The fashion industry has built its rep on exclusivity—which often means disregarding the needs of women who buy its products. Now Old Navy is trying something completely different: treating all women the same, no matter what size they wear. The Bodequality project represents a retail reinvention hyper-focused on customer-centricity and means the U.S. brand will now offer all of its women’s fashions in every size, with no price difference, across its 1,200 retail locations and online shop.
It’s quite the fashion statement—taking high-level concepts like inclusion and body positivity directly into the mainstream. Retooling everything from the nav bar on the brand’s site to the mannequins in stores, the multiyear project involved more than 20 cross-functional project teams and was nearly two decades in the making¬, beginning when Old Navy introduced extended sizes back in 2004.
“We set out to understand what women of all sizes wanted from fashion and the shopping experience and were inspired to revolutionize every area of our business,” explains Alison Partridge Stickney, head of women’s and maternity merchandising at Old Navy.
It’s a sound business strategy: The global plus-size clothing market is projected to reach US$696.7 billion by 2027, per a report by Allied Market Research.

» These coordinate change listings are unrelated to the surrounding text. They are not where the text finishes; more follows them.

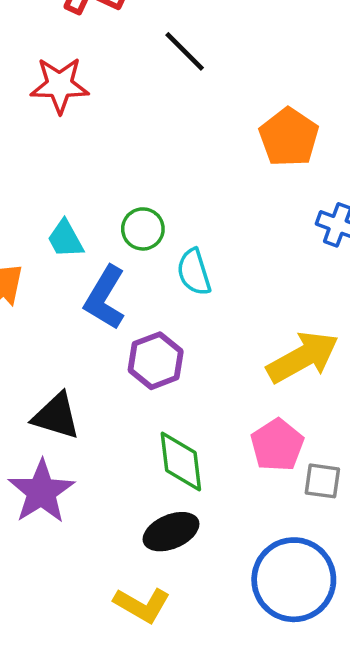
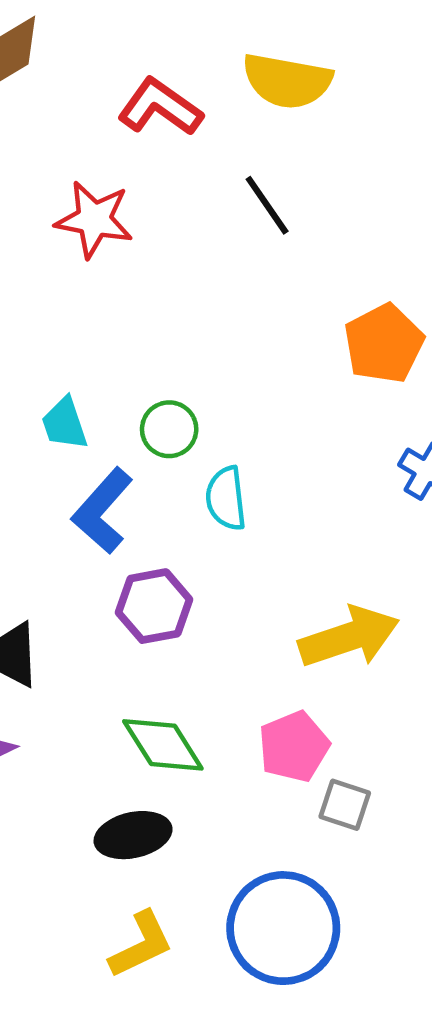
green diamond: (181, 461) -> (163, 745), turned -36
yellow L-shape: (142, 605) -> (141, 945), moved, turned -66

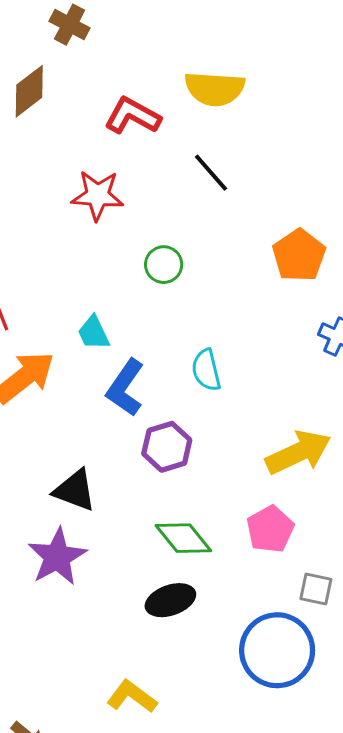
green circle: (169, 429) -> (164, 265), moved
gray square: (345, 805) -> (316, 589), moved
yellow L-shape: (141, 945) -> (132, 696), moved, turned -111

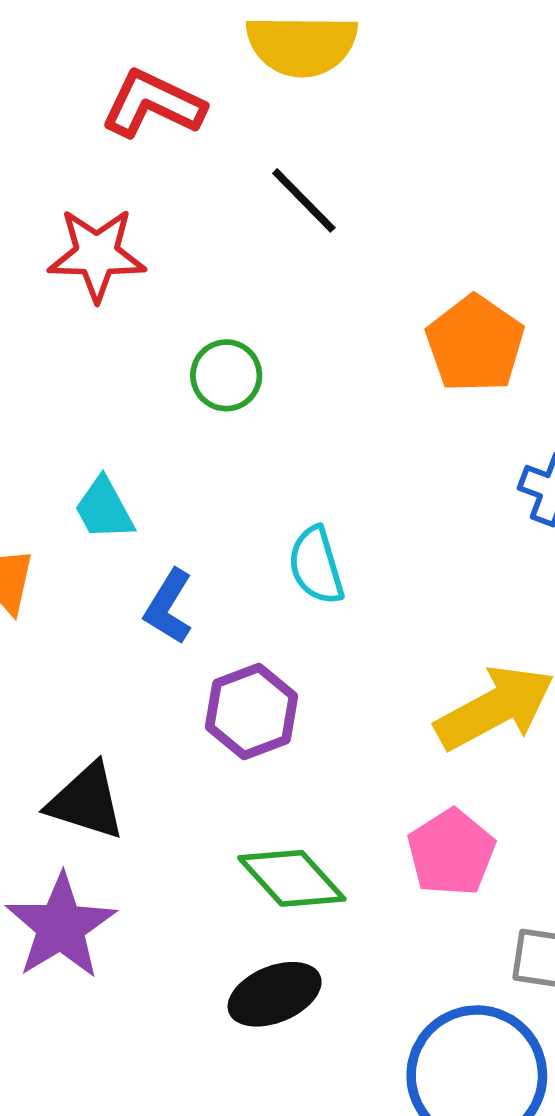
blue L-shape: (125, 388) -> (169, 607), size x0.7

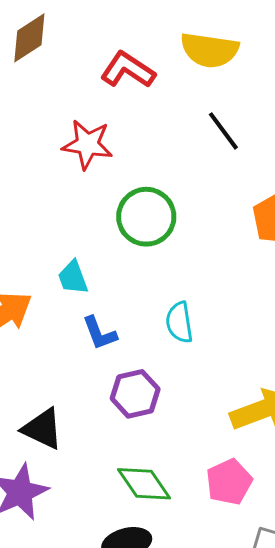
black line: (304, 200) -> (223, 131), moved
green circle: (226, 375) -> (146, 217), size x1.6
blue L-shape: (169, 607) -> (99, 333), turned -60

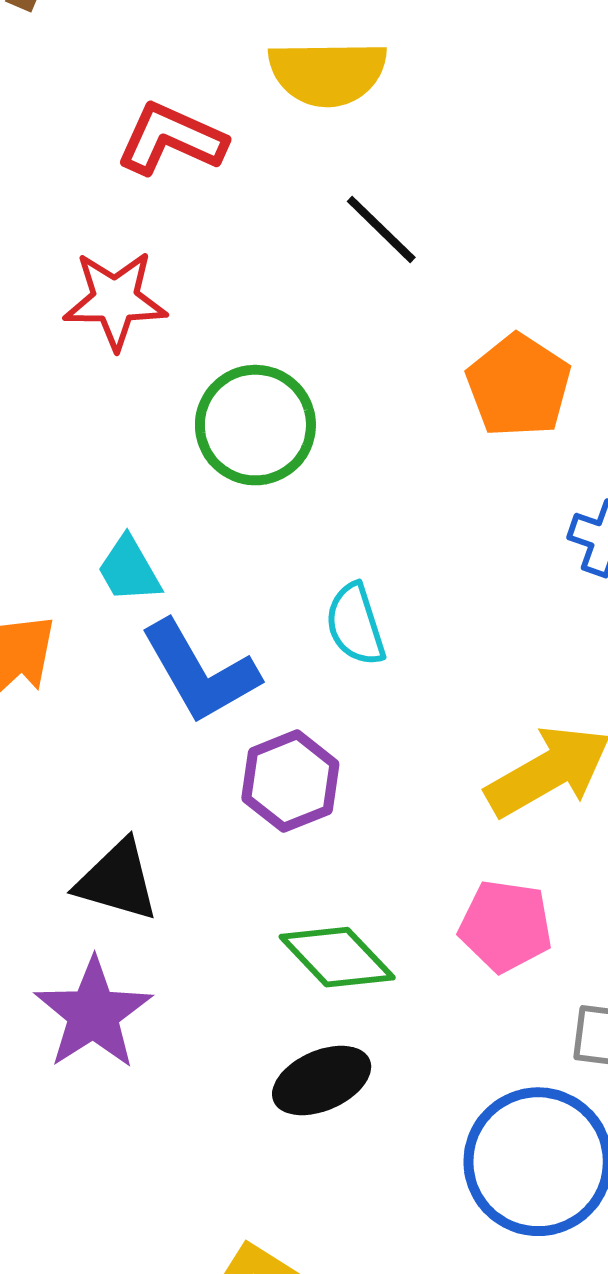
blue L-shape: (99, 333) -> (200, 672), size x1.6
pink pentagon: (229, 482) -> (506, 926), turned -30

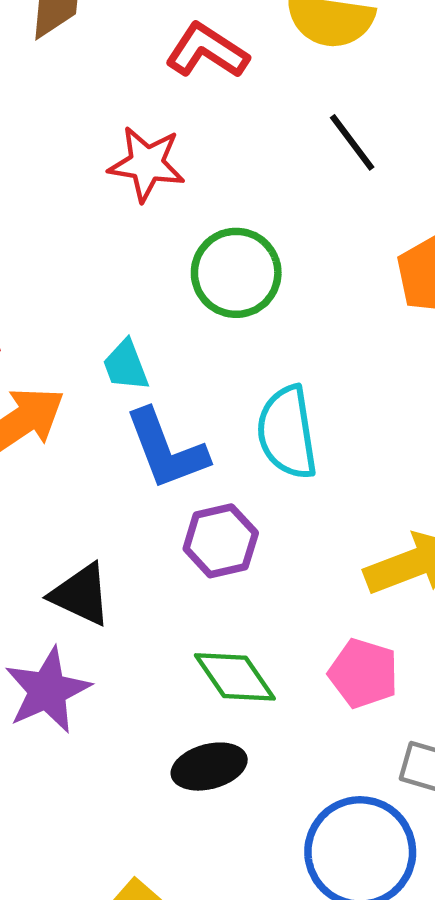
cyan semicircle: (355, 625) -> (287, 432), size x1.5

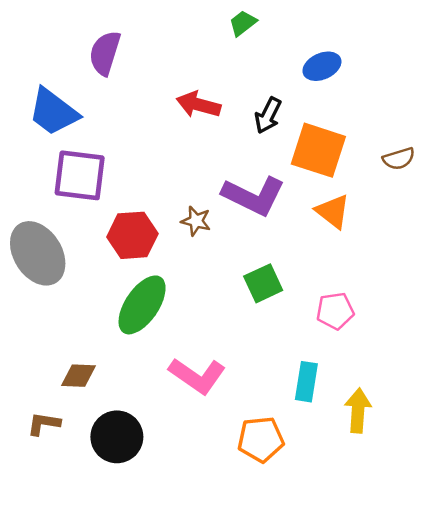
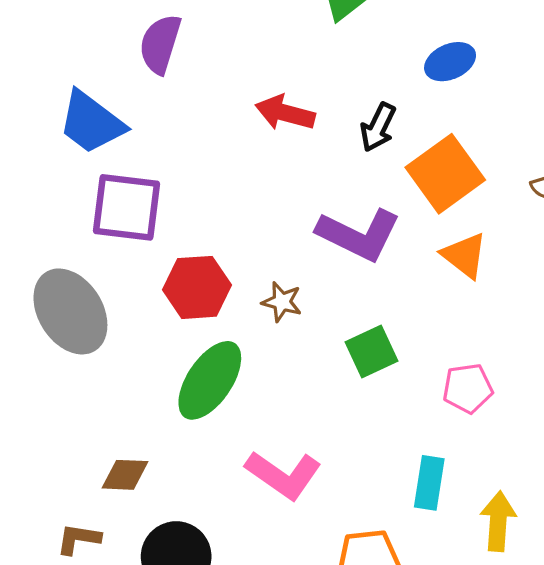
orange square: (318, 150) -> (445, 174), turned 36
brown star: (196, 221) -> (282, 302), moved

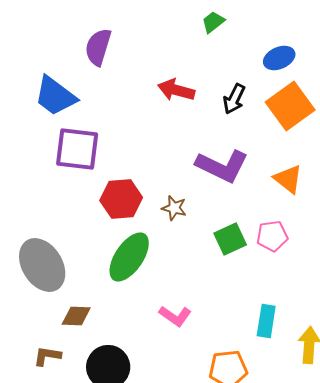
orange square: (445, 174) -> (290, 106), moved
gray ellipse: (70, 311) -> (42, 265), moved
pink pentagon: (468, 388) -> (272, 236), moved
pink L-shape: (283, 475) -> (175, 316), size x0.7

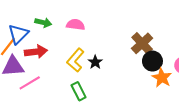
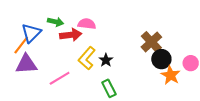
red arrow: (36, 52) -> (71, 35), moved
pink line: (30, 83) -> (60, 78), moved
green rectangle: (79, 91) -> (109, 88), moved

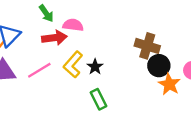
green arrow: (55, 22) -> (46, 13), moved, turned 42
brown cross: (151, 42) -> (147, 46), turned -30
pink line: (60, 78) -> (39, 70), moved

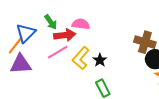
green arrow: (46, 13) -> (51, 22), moved
pink line: (39, 70) -> (58, 52), moved

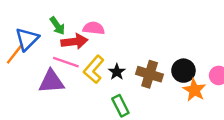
brown cross: (145, 42) -> (150, 74), moved
pink line: (58, 52) -> (66, 62), turned 50
purple triangle: (21, 64) -> (51, 82), moved

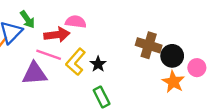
green arrow: (57, 26) -> (27, 19), moved
black circle: (183, 71) -> (172, 56), moved
brown cross: (150, 74) -> (149, 45), moved

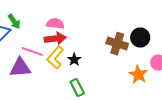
red arrow: (57, 35) -> (55, 39), moved
black circle: (172, 56) -> (140, 38), moved

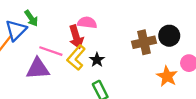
pink semicircle: (55, 24) -> (87, 23), moved
red arrow: (55, 39) -> (76, 37), turned 80
brown cross: (117, 44) -> (144, 42), turned -30

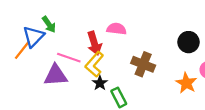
pink semicircle: (87, 23) -> (117, 29), moved
brown cross: (144, 42) -> (143, 64), moved, turned 35
black star: (97, 60) -> (100, 83), moved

Through years of research, design reviews and interviews with women, Old Navy examined everything from the placement of pockets on jeans to the lengths of tops. To create designs that would meet the needs it uncovered, the company partnered with the University of Oregon to create 3D digital avatars based on body scans of nearly 400 women. Rather than scaling up smaller sizes—a common industry practice—the team ran “fit clinics” with models in larger sizes to design specifically for their proportions. Full-time fit models in two sizes—one smaller, one larger—were also asked to model all clothing styles so the team could review the versions side by side. The result is an updated process focused on giving women a consistent fit at any size.
From there, the team turned its attention to the customer experience. The retailer had transformed 30 of its locations into “size-integrated concept stores” in 2019. Based on learnings gathered there in combo with the company’s other research, Old Navy decided customers won’t see any more separate “plus-size” sections. Online or in-store, all sizes will be grouped together and offered at the same price. The team also added new inclusive visual cues, like showing mannequins in three sizes and letting online shoppers select their preferred model size.
After testing its Bodequality shopping experience at pilot stores and incorporating customer feedback, the company rolled out the changes in August. And now it’s training all retail staff on the purpose of the Bodequality project as well as other inclusion topics, like how to use more inclusive body language.
Nancy Green, Old Navy president and CEO, calls the project “a full transformation” of the business: “We knew we had an opportunity to reach more women and create a shopping experience that made all women, no matter their size, feel that they belonged.”